Data records.
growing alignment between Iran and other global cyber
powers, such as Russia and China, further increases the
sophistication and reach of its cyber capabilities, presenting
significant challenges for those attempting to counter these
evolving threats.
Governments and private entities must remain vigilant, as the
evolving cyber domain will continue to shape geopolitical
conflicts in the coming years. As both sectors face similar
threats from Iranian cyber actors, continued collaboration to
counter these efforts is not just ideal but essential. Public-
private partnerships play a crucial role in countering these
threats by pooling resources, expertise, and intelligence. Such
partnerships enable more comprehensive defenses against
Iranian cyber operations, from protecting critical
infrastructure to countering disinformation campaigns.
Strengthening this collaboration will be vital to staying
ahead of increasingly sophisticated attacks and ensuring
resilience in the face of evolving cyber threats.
* * *
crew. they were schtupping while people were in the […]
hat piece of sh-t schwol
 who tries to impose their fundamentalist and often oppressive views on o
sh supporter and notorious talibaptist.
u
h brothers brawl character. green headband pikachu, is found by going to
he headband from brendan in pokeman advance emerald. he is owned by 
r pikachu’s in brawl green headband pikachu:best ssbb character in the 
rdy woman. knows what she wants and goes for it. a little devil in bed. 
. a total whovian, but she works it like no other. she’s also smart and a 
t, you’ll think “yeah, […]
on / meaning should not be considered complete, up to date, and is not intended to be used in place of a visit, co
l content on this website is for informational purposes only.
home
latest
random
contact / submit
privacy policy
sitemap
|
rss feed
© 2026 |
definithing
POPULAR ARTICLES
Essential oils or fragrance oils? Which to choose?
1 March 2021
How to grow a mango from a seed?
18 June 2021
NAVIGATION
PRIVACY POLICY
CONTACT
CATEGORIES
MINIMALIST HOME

Goal of the exercise. Where the word "this" shows up in a line of the listing, return that line.

Completed task.
Strengthening this collaboration will be vital to staying
l content on this website is for informational purposes only.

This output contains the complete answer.